The Mindful Bard
Books, Music, and Film to Wake Up Your Muse and Help You Change the World
Volume 22 Issue 10 2014-03-07
Book: Alan Filewod, Committing Theatre: Theatre Radicalism and Political Intervention in Canada (Between the Lines 2011)
“Because things are the way they are, things will not stay the way they are.”
“In the end the story of the Mummers illustrates, even establishes, the principle that radical intervention theatre is a theatre of refusal.”
Alan Filewod in Committing Theatre
The High Cost of the Artist’s Right to Refuse
In high school in Nova Scotia we would occasionally file into the auditorium to see some travelling theatre troupe enact the legends of Glooscap or a drama about cultural rifts between urban and rural communities. It wasn’t exactly Shakespeare, but these performances had the effect of lifting me from the miasma of the daily school grind and all the ugliness that went with it. It got me thinking about the outside world and about my own identity.
In the 1980s the Codco troupe, one of a number of ragtag Newfoundland groups vying for government funding, got accepted by a major television network. Their weekly half-hour sketch comedy show allowed all of us to see into this terrifying and hilarious mirror of Canadian Maritimers. The show eventually morphed into This Hour Has 22 Minutes, a satirical news show beloved of disgruntled Canucks from sea to shining sea, showing up our foibles and inconsistencies and poking fun at the status quo.
This was the opposite spectrum of Halifax’s Neptune Theatre, one of my favourite haunts, the place to go to indulge a love of theatre as art, a place to see Ibsen, Shakespeare, and musical revues. But, as this book points out, the one could not have thrived without the other.
Committing Theatre explains in detail the contexts—and the terrible struggles—that led to the development of theatre as a vehicle for dissemination of progressive ideas in Canada.
In the 1970s the Mummers Troupe of St. John’s had a hard time acquiring the government funding required by any fledgling theatre company. The Troupe, part of the popular theatre movement, was politically motivated and ready to move around the province, performing in any venue that would have them. The members started with agitprop (a Soviet term meaning agitation plus propaganda) and ended up reaching out to rural communities in an effort to unite people with a message of social justice.
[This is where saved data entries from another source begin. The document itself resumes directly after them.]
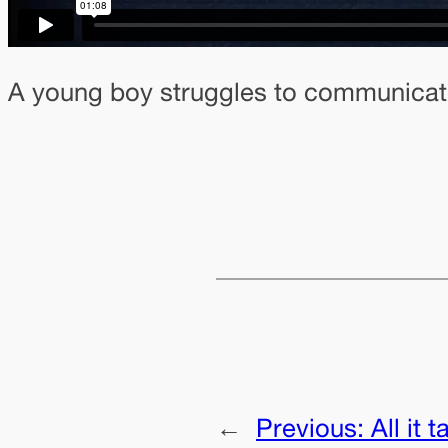
A young boy struggles to communicate 
←
Previous:
All it 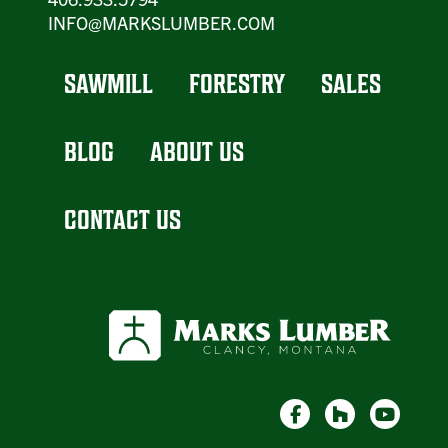
INFO@MARKSLUMBER.COM
SAWMILL
FORESTRY
SALES
BLOG
ABOUT US
CONTACT US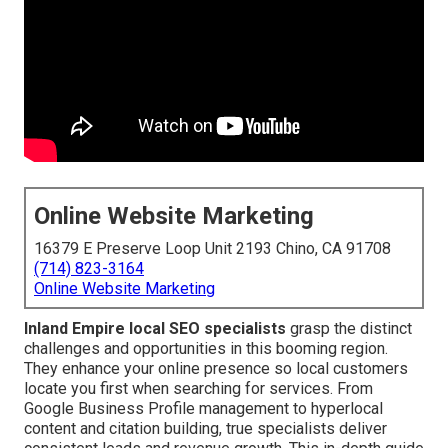
Online Website Marketing
16379 E Preserve Loop Unit 2193 Chino, CA 91708
(714) 823-3164
Online Website Marketing
Inland Empire local SEO specialists
grasp the distinct
challenges and opportunities in this booming region.
They enhance your online presence so local customers
locate you first when searching for services. From
Google Business Profile management to hyperlocal
content and citation building, true specialists deliver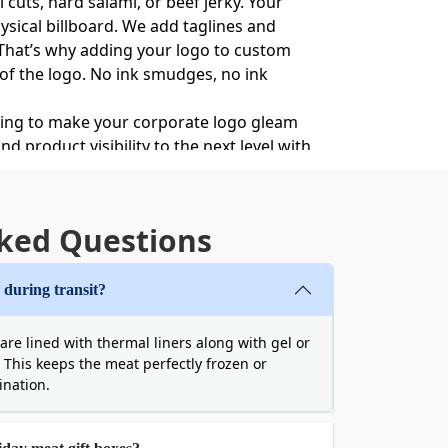
 cuts, hard salami, or beef jerky. Your
ysical billboard. We add taglines and
. That’s why adding your logo to custom
s of the logo. No ink smudges, no ink
ating to make your corporate logo gleam
 product visibility to the next level with
ked Questions
 arrive damaged. It will ruin the premium
There is a great threat to packaging
 during transit?
ssues with our double-walled corrugated
de and maintain a strict temperature for
re lined with thermal liners along with gel or
 cave in if dropped or stacked.
. This keeps the meat perfectly frozen or
, cold, and looking immaculate.
tination.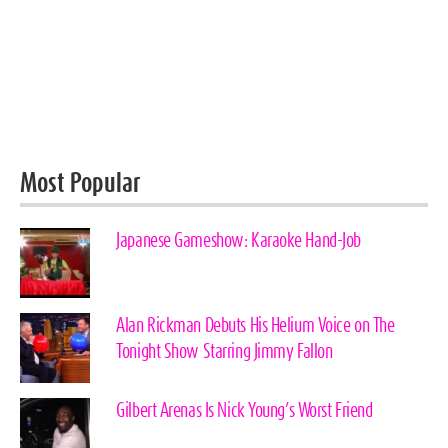
Most Popular
Japanese Gameshow: Karaoke Hand-Job
Alan Rickman Debuts His Helium Voice on The
Tonight Show Starring Jimmy Fallon
Gilbert Arenas Is Nick Young’s Worst Friend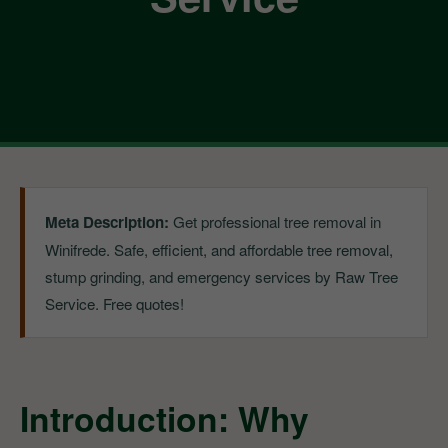
Meta Description:
Get professional tree removal in
Winifrede. Safe, efficient, and affordable tree removal,
stump grinding, and emergency services by Raw Tree
Service. Free quotes!
Introduction: Why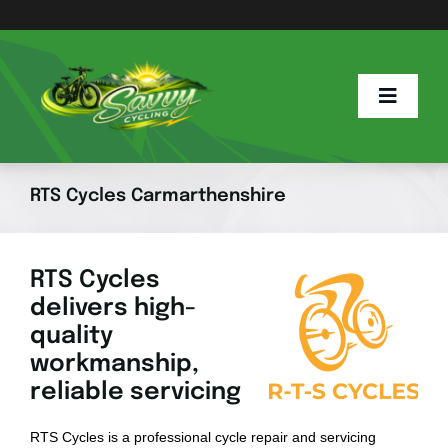
Skip
to
content
Toggle
Naviga
Home
RTS Cycles Carmarthenshire
Savvy Blog
RTS Cycles
delivers high-
E Info
quality
workmanship,
E Bike Hub
reliable servicing
RTS Cycles is a professional cycle repair and servicing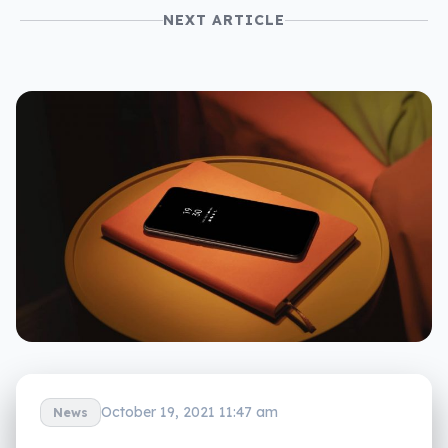
NEXT ARTICLE
October 19, 2021 11:47 am
News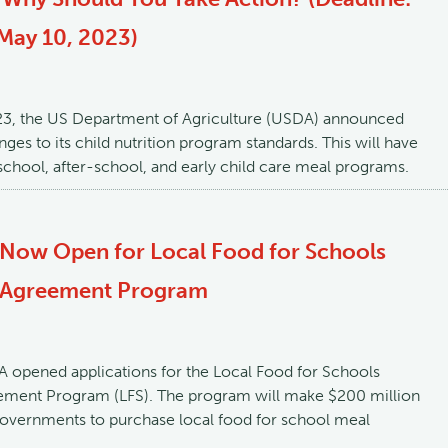
May 10, 2023)
23, the US Department of Agriculture (USDA) announced
ges to its child nutrition program standards. This will have
chool, after-school, and early child care meal programs.
 Now Open for Local Food for Schools
 Agreement Program
 opened applications for the Local Food for Schools
ment Program (LFS). The program will make $200 million
 governments to purchase local food for school meal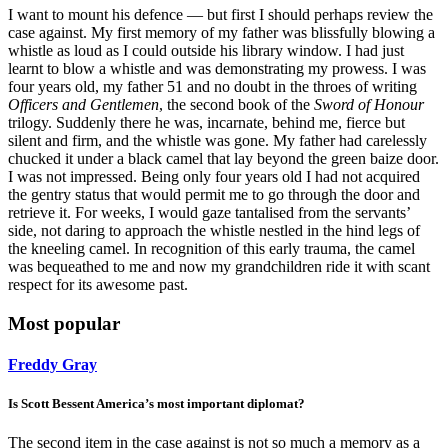
I want to mount his defence — but first I should perhaps review the
case against. My first memory of my father was blissfully blowing a
whistle as loud as I could outside his library window. I had just
learnt to blow a whistle and was demonstrating my prowess. I was
four years old, my father 51 and no doubt in the throes of writing
Officers and Gentlemen
, the second book of the
Sword of Honour
trilogy. Suddenly there he was, incarnate, behind me, fierce but
silent and firm, and the whistle was gone. My father had carelessly
chucked it under a black camel that lay beyond the green baize door.
I was not impressed. Being only four years old I had not acquired
the gentry status that would permit me to go through the door and
retrieve it. For weeks, I would gaze tantalised from the servants’
side, not daring to approach the whistle nestled in the hind legs of
the kneeling camel. In recognition of this early trauma, the camel
was bequeathed to me and now my grandchildren ride it with scant
respect for its awesome past.
Most popular
Freddy Gray
Is Scott Bessent America’s most important diplomat?
The second item in the case against is not so much a memory as a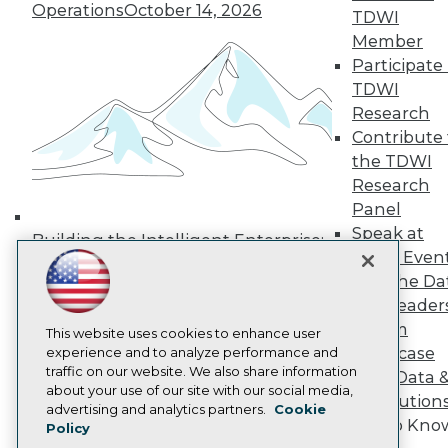
Operations
October 14, 2026
Media Center
TDWI
TDWI Europe
Member
Engage
Participate 
Become a Member
TDWI
Become an Instructor
Research
Vendor News
Marketing Opportunities
Contribute 
AI 101 Blog
the TDWI
Data 101 Blog
Research
Events Insider Blog
Panel
Glossary
Research
Speak at
Building the Intelligent Enterprise:
TDWI Even
Resource Hub
Data, AI, and Business
Best Practices Reports
Join the Da
Transformation
November 10, 2026
State of Reports
& AI Leader
Webinars
Forum
Articles
This website uses cookies to enhance user
Showcase
AI-Ready Data
experience and to analyze performance and
traffic on our website. We also share information
Your Data 
about your use of our site with our social media,
AI Solution
Privacy Policy
advertising and analytics partners.
Cookie
Get to Kno
Policy
Cookie Policy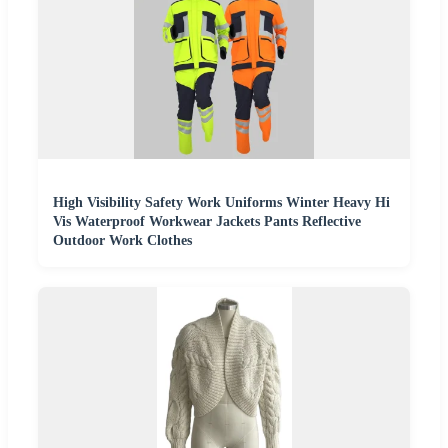
High Visibility Safety Work Uniforms Winter Heavy Hi
Vis Waterproof Workwear Jackets Pants Reflective
Outdoor Work Clothes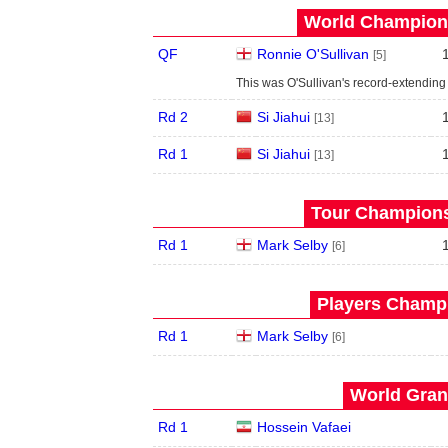
World Champions
QF
Ronnie O'Sullivan
[5]
This was O'Sullivan's record-extending 
Rd 2
Si Jiahui
[13]
Rd 1
Si Jiahui
[13]
Tour Championsh
Rd 1
Mark Selby
[6]
Players Champi
Rd 1
Mark Selby
[6]
World Grand
Rd 1
Hossein Vafaei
The Mummers quickly developed a reputation for not taking any crap from the hands that could have fed them, which did not bode well for their future survival. What’s more, ideological rifts and a refusal to bend ideals to meet pragmatic demands led to severe conflicts within the Troupe itself. One of the central issues was that these socialists were being asked to twist their agenda to meet the demands of a business model they abhorred.
Most young artists cherish the notions that art transcends money and that administrations are not to be trusted. Unfortunately, all art is to some extent dependent on Mammon and therefore must either find a means of pocketing the distrust of money and power in order to secure financial support or search for ways to simplify productions in order to stay within a small or non-existent budget. In the theatre arts in particular, these strictures may quash a good deal of creativity—but have also been the catalyst of much brilliant innovation.
Sadly, the days of leftist theatre companies are usually numbered. Why? Because radical theatre is, in the words of Alan Filewod, “a theatre of refusal.” The refusal to accept and support the existing order goes hand in hand with the refusal to compromise ideals in order to stay afloat financially. Unfortunately compromising one’s ideals does not always bode well for an organization either. But this is the kind of quandary with which every artist is faced.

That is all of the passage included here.